Today the air was light, the buds had burst on the trees in the gardens of the Observatoire, and the month of April 1992 merged by an effect of superimposition with the month of April 1964. The memory of Jansen pursued me all afternoon and would follow me forever: Jansen would remain someone I'd barely had time to know.

Who can tell? Someone else will write a book about him, illustrated with the pictures he'll find. There's a series of small black paperbacks devoted to famous photographers: why not one about him? He deserves it. In the meantime, it would make me glad if these pages rescued him from oblivion—though that oblivion is his own doing, deliberately sought.

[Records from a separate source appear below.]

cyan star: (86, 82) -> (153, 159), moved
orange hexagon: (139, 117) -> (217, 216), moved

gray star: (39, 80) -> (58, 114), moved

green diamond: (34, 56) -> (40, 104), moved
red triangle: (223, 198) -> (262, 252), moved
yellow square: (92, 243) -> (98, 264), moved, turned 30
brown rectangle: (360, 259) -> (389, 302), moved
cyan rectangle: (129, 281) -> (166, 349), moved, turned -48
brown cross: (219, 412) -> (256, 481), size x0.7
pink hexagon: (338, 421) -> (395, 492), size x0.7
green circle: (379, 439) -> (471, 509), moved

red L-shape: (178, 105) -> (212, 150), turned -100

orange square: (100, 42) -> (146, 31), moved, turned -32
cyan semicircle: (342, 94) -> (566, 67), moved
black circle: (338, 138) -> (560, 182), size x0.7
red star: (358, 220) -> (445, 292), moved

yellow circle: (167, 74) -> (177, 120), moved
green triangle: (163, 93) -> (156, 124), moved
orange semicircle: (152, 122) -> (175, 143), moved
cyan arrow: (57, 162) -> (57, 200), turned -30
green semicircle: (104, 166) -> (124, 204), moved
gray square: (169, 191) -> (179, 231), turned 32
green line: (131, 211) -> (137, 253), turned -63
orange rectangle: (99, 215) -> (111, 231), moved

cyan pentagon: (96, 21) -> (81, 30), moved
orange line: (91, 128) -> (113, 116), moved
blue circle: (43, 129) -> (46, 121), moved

I think I should set down the few biographical facts I've managed to piece together: He was born in 1920 in Antwerp and he barely knew his father. He and his mother were of Italian nationality. In 1938, after several years spent studying in Brussels, he left Belgium for Paris. There, he worked as an assistant to several photographers. He met Robert Capa, who in January 1939 brought him to Barcelona and Figueras, where they followed the exodus of Spanish refugees toward the French border. In July of that same year, he covered the Tour de France with Capa. When war was declared, Capa offered to take him to the United States and obtained two visas. At the last moment, Jansen decided to stay in France. He spent the first two years of the Occupation in Paris. Thanks to an Italian journalist, he worked for the photo services of the magazine Tempo. But despite this, he was picked up during a raid and interned as a Jew at the Drancy transit camp. He stayed there until the day the Italian consulate managed to have its citizens freed. Then he took refuge in the Haute-Savoie and waited out the rest of the war. Back in Paris, he was reunited with Capa and accompanied him to Berlin. During the following years, he worked for Magnum. After Capa's death and that of Colette Laurent—the woman friend whose portrait I'd seen on the wall of his studio—he withdrew further and further into himself.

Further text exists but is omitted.